In terzo e ultimo luogo, fare che la distribuzione geografica dei tweet di odio abbia una serie di notevoli concentrazioni nelle grandi città. Per questo Roma è soprattutto associata con discorsi antisemiti sul web; e Milano con discorsi violenti contro la disabilità, l’Islam, l’omofobia, il sessismo e la xenofobia. Inoltre, altre città come Napoli, Bologna, Venezia, Torino e Firenze sono produttrici di tweet di questo tipo.
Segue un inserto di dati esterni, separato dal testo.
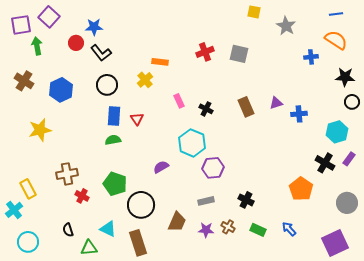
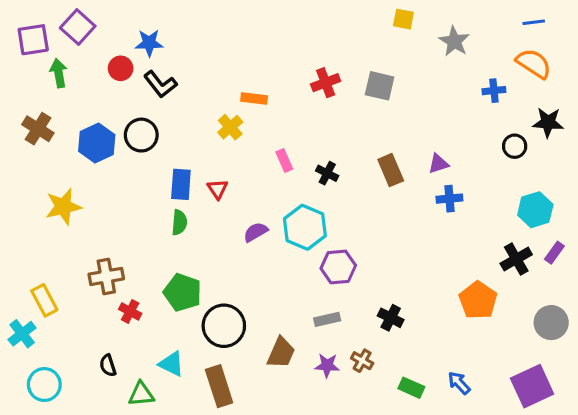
black circle: (107, 85) -> (141, 135), moved
black circle: (352, 102) -> (515, 146), moved
blue cross: (299, 114) -> (449, 199), moved
green semicircle: (113, 140) -> (179, 222), turned 105
black cross: (325, 163) -> (516, 259), turned 30
purple semicircle: (161, 167) -> (256, 232), moved
blue arrow: (289, 229) -> (459, 383), moved
green rectangle: (258, 230) -> (411, 388), moved

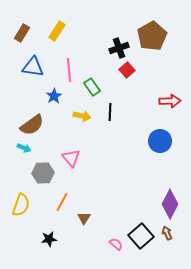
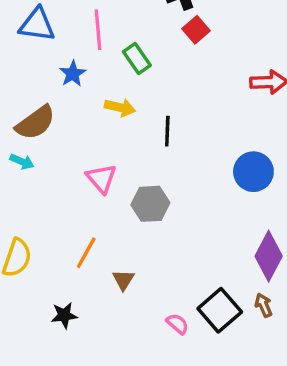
black line: (110, 112) -> (167, 131), moved
blue circle: (160, 141) -> (253, 172), moved
gray hexagon: (43, 173) -> (150, 204), moved

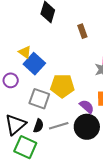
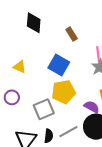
blue square: (34, 64) -> (59, 65), moved
gray square: (39, 99) -> (44, 109), turned -30

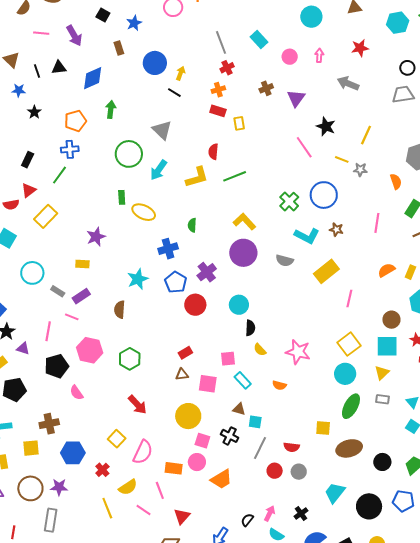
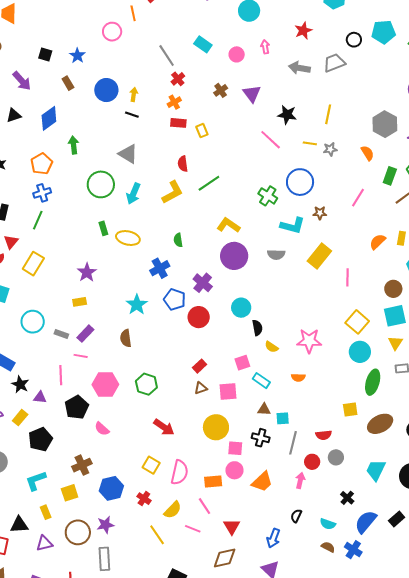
gray trapezoid: (403, 94) -> (334, 63), moved
pink line: (377, 223) -> (358, 198), turned 36
pink arrow: (270, 513) -> (300, 480), moved

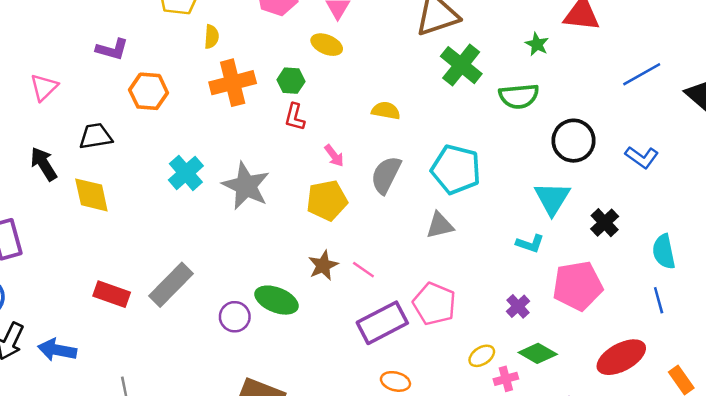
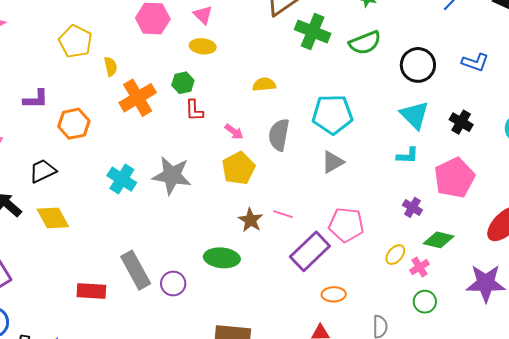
gray rectangle: (171, 285) -> (136, 270), turned -57
purple circle: (235, 317) -> (173, 284), moved

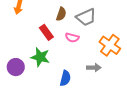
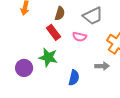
brown semicircle: (61, 14) -> (60, 13), moved

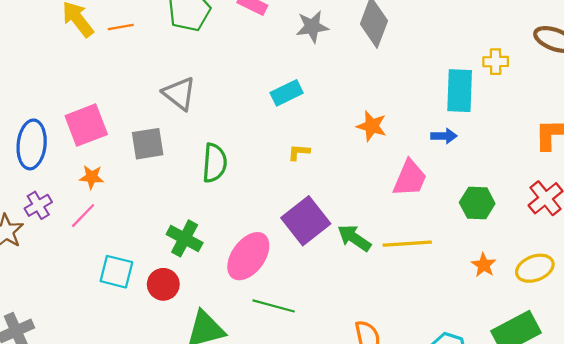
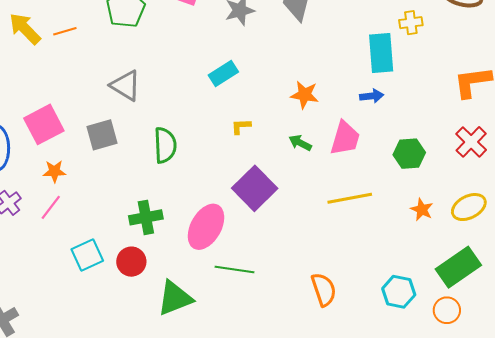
green cross: (185, 238) -> (146, 217), turned -32
green arrow: (354, 238) -> (300, 143), moved, size x0.7
cyan square: (116, 272) -> (87, 255), turned -32

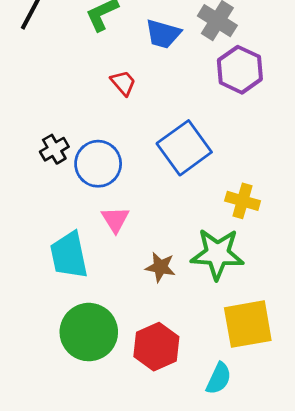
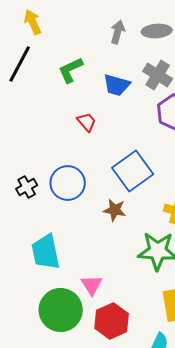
black cross: (54, 149) -> (27, 187), moved
pink triangle: (115, 219) -> (92, 285), moved
brown star: (160, 267) -> (115, 210), moved

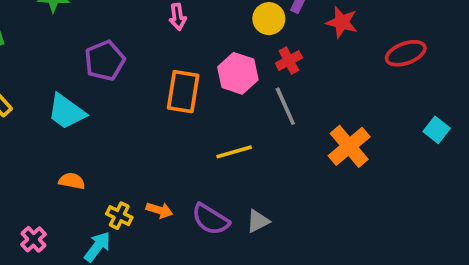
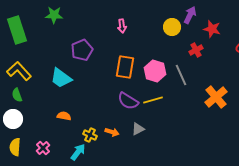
red cross: (289, 61) -> (196, 50), moved
pink hexagon: (238, 73) -> (155, 71), moved
purple semicircle: (210, 219) -> (128, 101), moved
gray triangle: (258, 221) -> (138, 129), moved

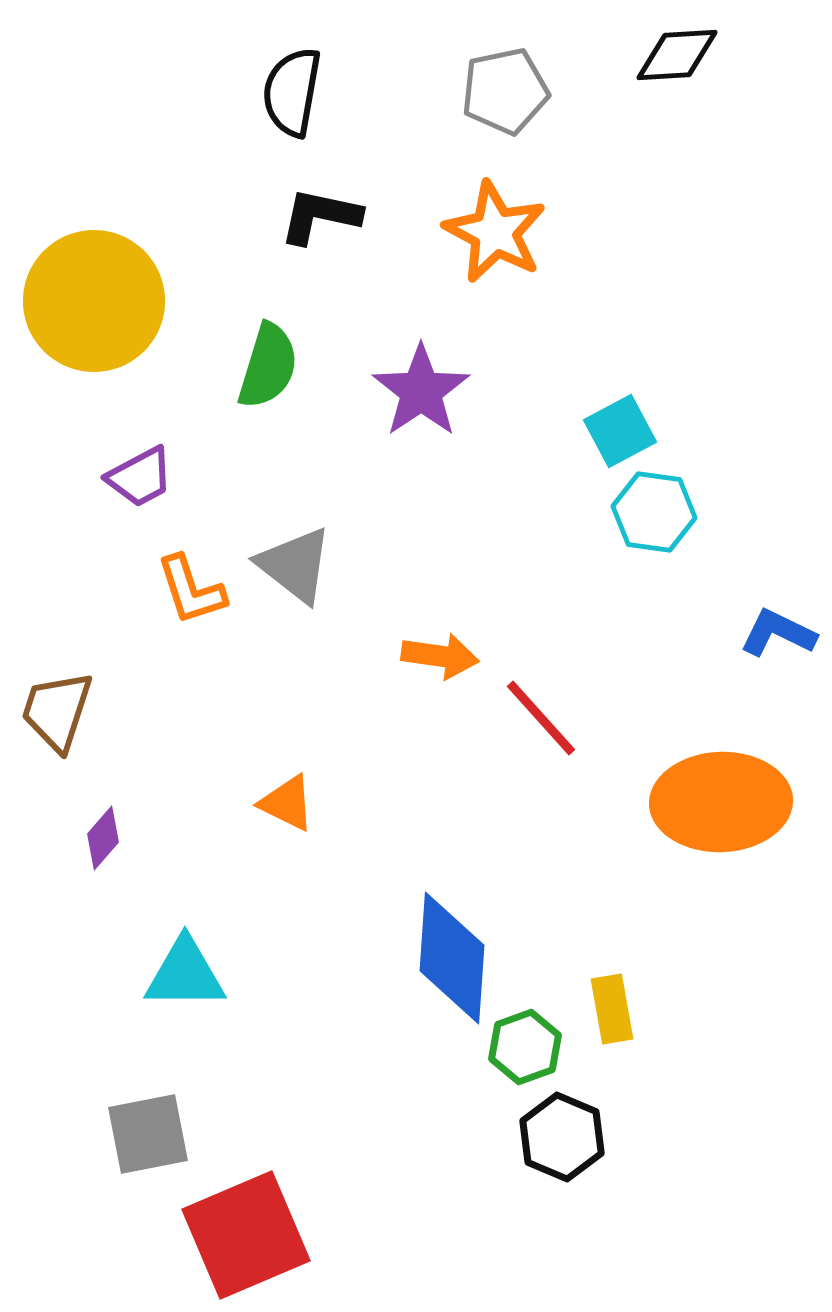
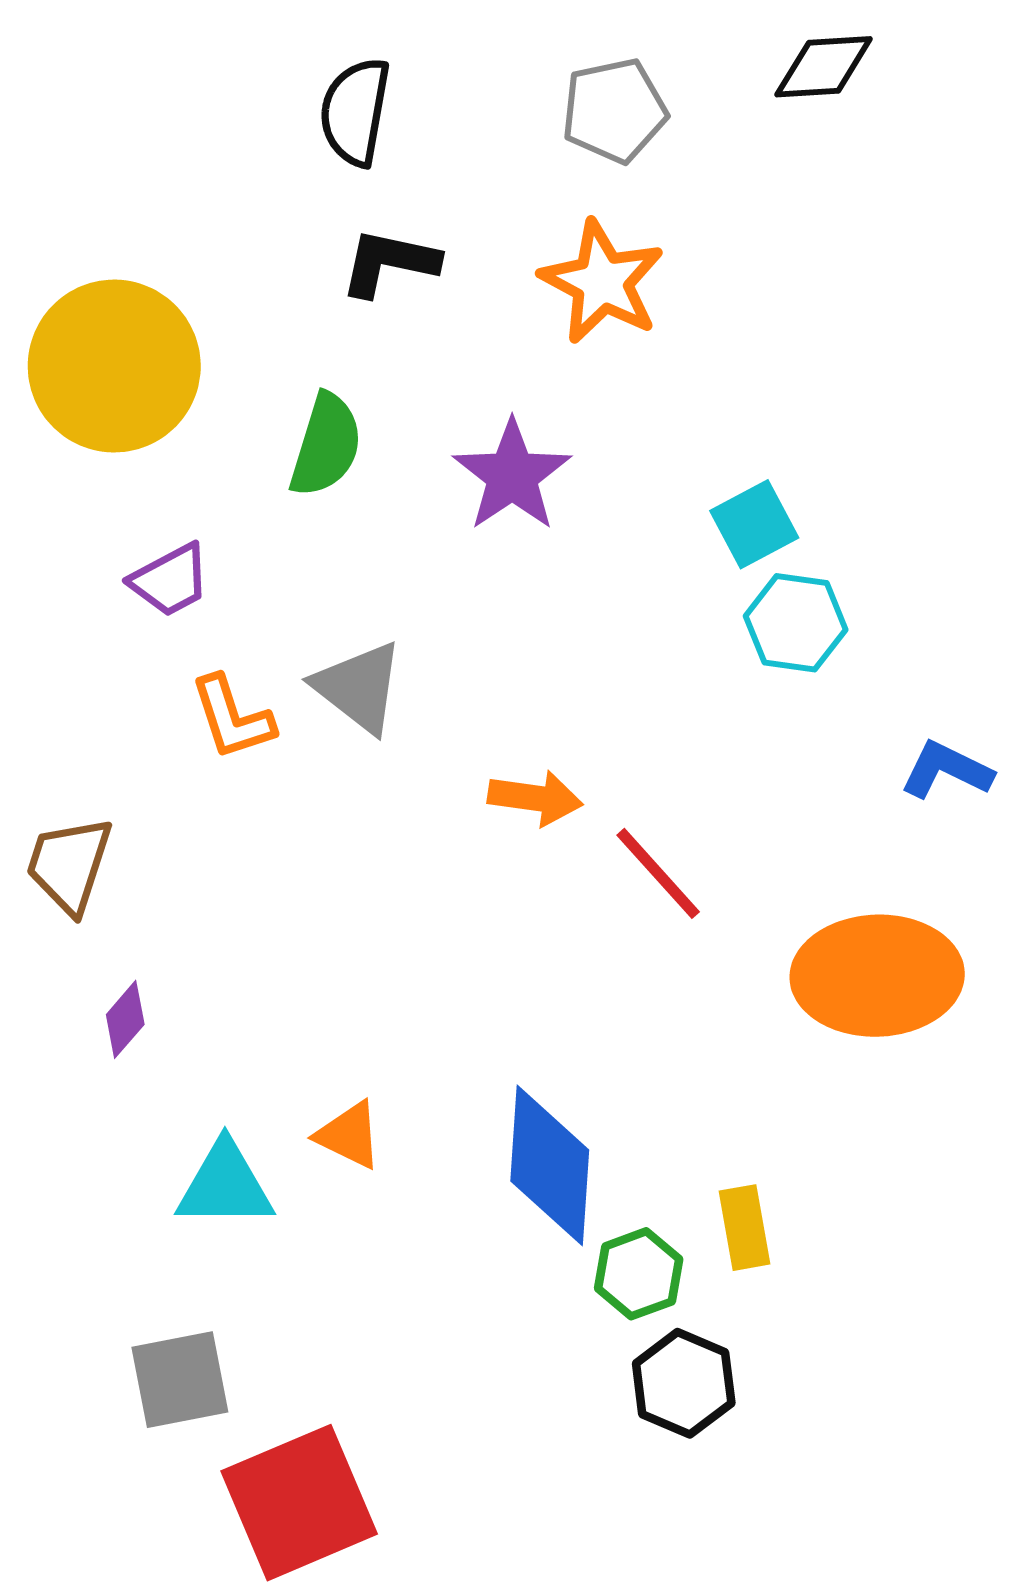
orange triangle: (287, 803) -> (349, 1135), moved

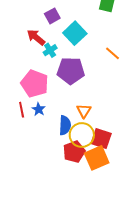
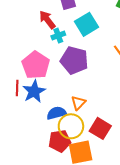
blue star: (39, 109) -> (34, 91), size x1.6
blue semicircle: (65, 125) -> (56, 113), turned -120
red square: (101, 138) -> (100, 128), moved

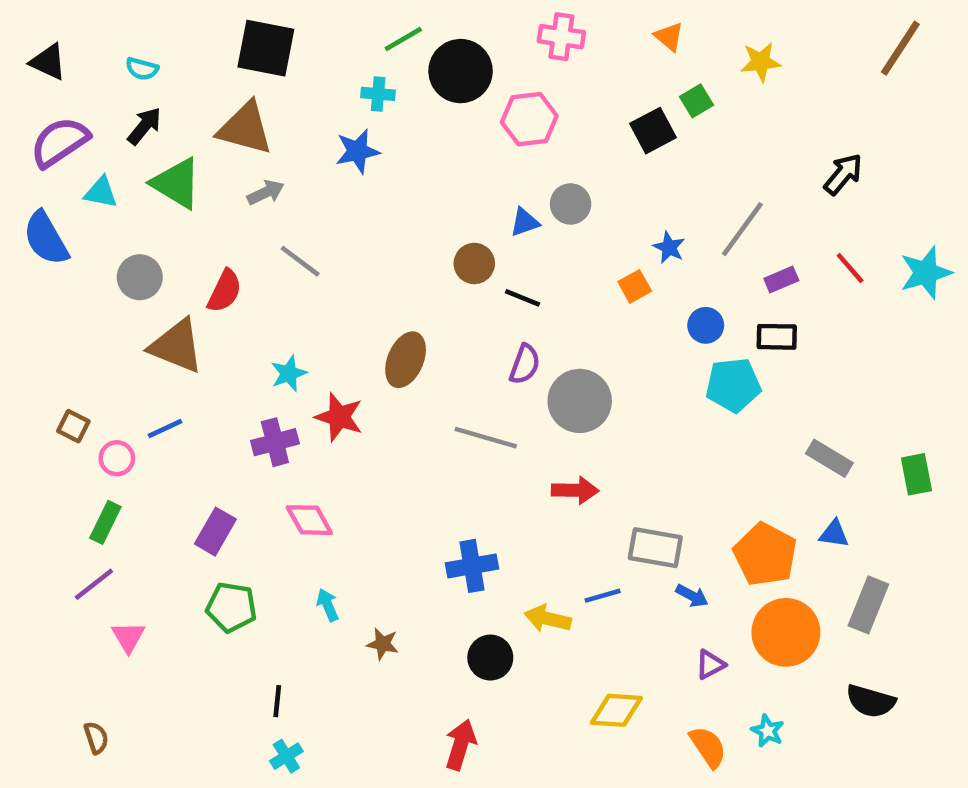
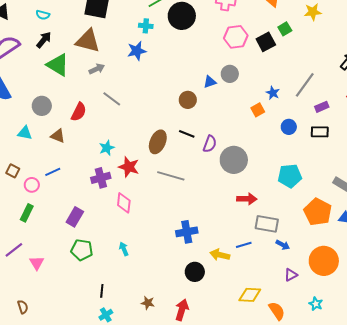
pink hexagon: (529, 119) -> (236, 37), moved
cyan triangle: (101, 192) -> (25, 133), moved
black line: (522, 298) -> (187, 134), moved
brown triangle: (176, 346) -> (58, 136), size x0.6
cyan pentagon: (733, 385) -> (290, 176), moved
gray line: (486, 438) -> (171, 176), moved
red arrow: (575, 490) -> (247, 199), moved
pink diamond: (309, 520) -> (124, 203), moved, turned 35
orange pentagon: (765, 554) -> (318, 212), moved
purple line: (94, 584) -> (14, 250), moved
brown star: (383, 644) -> (148, 303), moved
orange semicircle: (708, 747) -> (277, 311), moved

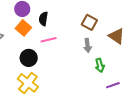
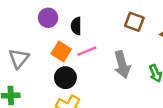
orange square: (23, 28) -> (61, 51), moved
gray arrow: (88, 45) -> (122, 65), moved, size x1.5

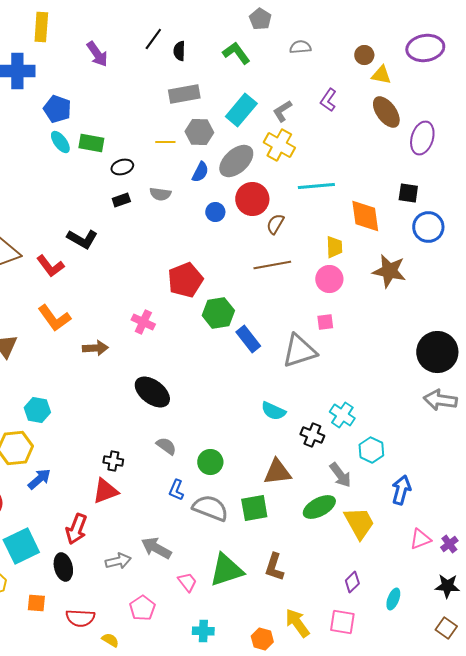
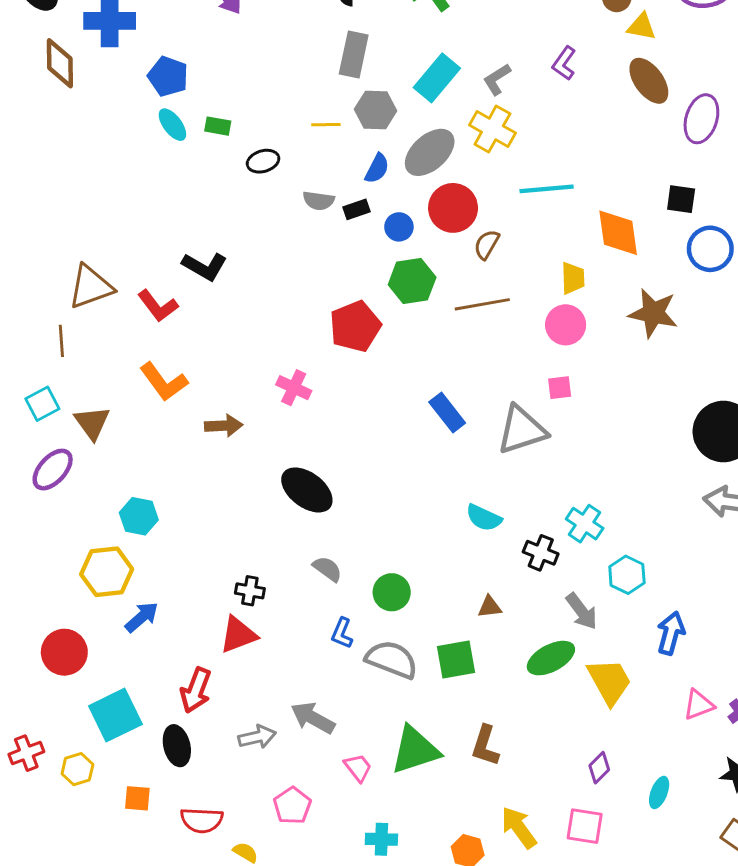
gray rectangle: (184, 94) -> (354, 54), turned -68
green rectangle: (91, 143) -> (218, 126), size x0.7
black rectangle: (121, 200) -> (357, 209), moved
green hexagon: (218, 313) -> (412, 281), moved
brown triangle: (277, 472) -> (490, 607), size x0.6

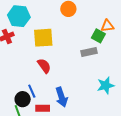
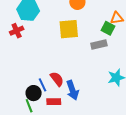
yellow square: (43, 38) -> (69, 29), moved
red semicircle: (44, 66) -> (57, 79), moved

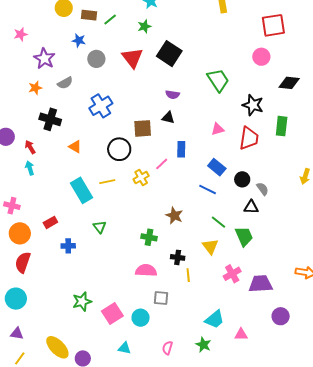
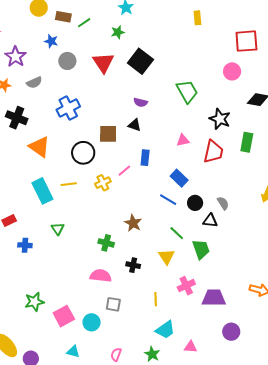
orange triangle: (75, 147) -> (39, 147), size x1.6
black circle: (242, 179) -> (195, 203), moved
yellow line: (188, 275) -> (156, 299), moved

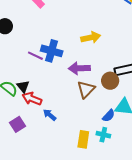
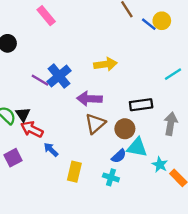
blue cross: (52, 51) -> (59, 76), turned 30
brown circle: (110, 81) -> (125, 129), moved
yellow rectangle: (83, 139) -> (74, 172), moved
La xenofobia come vera piaga italiana

È giusto soffermarsi sulla categoria più odiata secondo i risultati dell’analisi dell’hate speech italiano, ovvero i migranti. L’odio verso questa categoria è in netta crescita e tra le città più intolleranti si deve evidenziare Milano.

Il fenomeno della migrazione è molto complesso, ma spesso i media e i discorsi politici distorcono la percezione dei dati empirici. Infatti, nel 2017, il numero di cittadini stranieri rispetto alla popolazione italiana era del 8,5%, ovvero una percentuale irrisoria, rispetto al numero di cittadini italiani. Inoltre, di questi, il 22% era residente a Milano, il 13,5% in Lazio, il 10,6% in Emilia-Romagna, ma anche in Veneto e in Piemonte.

Nello specifico, i casi di discriminazione in Italia secondo la mappa 4.0 sono aumentanti di oltre il 10% dal 2015 al 2017. Nel 2018, c’è stato addirittura un aumento del 70% degli episodi di intolleranza e razzismo verso gli immigrati. Inoltre, tra la popolazione italiana il 23.4%  pensa che gli immigrati in Italia siano troppi e il 35.6% ha paura di subire reati per colpa loro. Analizzando i risultati dell’ultimo report, nel 2019, ci sono stati 49.695 tweet negativi contro i migranti contro 24.756 tweet positivi sul tema. In particolare, i termini e le offese ripetono un linguaggio ricorrente sui social, che promuove e amplifica l’atteggiamento discriminatorio anche nella realtà.

Come difendere e difenderci

La gravità del fenomeno risiede nel fatto che questi messaggi di odio amplificano gli atti discriminatori nei rapporti sociali di tutti i giorni. Un dato preoccupante, per esempio nell’analisi dei tweet xenofobi, è che la maggior parte di questi tweet negativi provengono da personaggi politici. Da queste figure ci dovremmo aspettare la promozione dei valori fondanti della nostra società democratica e non di certo parole inneggianti all’odio.

L’hater non è più e non deve più essere un anonimo leone da tastiera, capace di lanciare parole e affermazioni violente senza nessuna conseguenza. Spesso, questo non si vuole nascondere, ma vuole diventare paladino di un nuovo discorso d’odio, per muovere masse silenziose in cerca di un capro espiatorio. Donne, migranti, musulmani ed ebrei, disabili e omosessuali sono al centro della polemica proprio per la loro vulnerabilità, che li rende facilmente disprezzabili. Secondo la psicoanalisi, l’odio si basa fondamentalmente sul riconoscere e l’elaborare e il fenomeno dell’hate speech. In questo contesto, i social media hanno il potere di amplificare i messaggi, ed è proprio sull’educazione all’uso di questi, unita alla promozione del dialogo, che bisogna lavorare per emarginare il disagio.

Per esempio, Vox Diritti nel 2018 ha lanciato, su Facebook e Twitter, la campagna #Ispeakhuman per combattere il cyberbullismo e educare i ragazzi al linguaggio dell’inclusione. Nonostante l’età, quindi, risulta necessaria oggi più che mai la promozione di una contro-narrazione efficace contro i discorsi dell’odio, ripartendo dall’educazione civica digitale e dai valori fondanti delle nostre democrazie.